(Stored items)
[Start of Attachment]

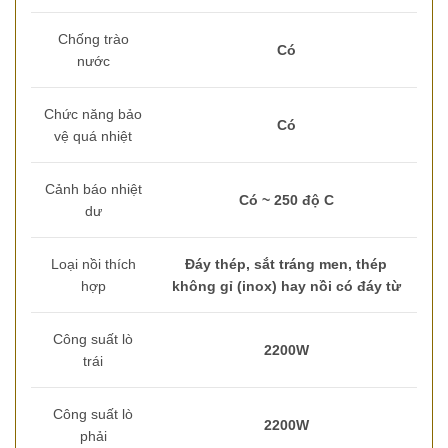
Chống trào
Có
nước
Chức năng bảo
Có
vệ quá nhiệt
Cảnh báo nhiệt
Có ~ 250 độ C
dư
Loại nồi thích
Đáy thép, sắt tráng men, thép
hợp
không gỉ (inox) hay nồi có đáy từ
Công suất lò
2200W
trái
Công suất lò
2200W
phải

[End of Attachment]

Your instructions:
Output all the data, exactly, without images.

Exercise answer:
Chống trào
Có
nước
Chức năng bảo
Có
vệ quá nhiệt
Cảnh báo nhiệt
Có ~ 250 độ C
dư
Loại nồi thích
Đáy thép, sắt tráng men, thép
hợp
không gỉ (inox) hay nồi có đáy từ
Công suất lò
2200W
trái
Công suất lò
2200W
phải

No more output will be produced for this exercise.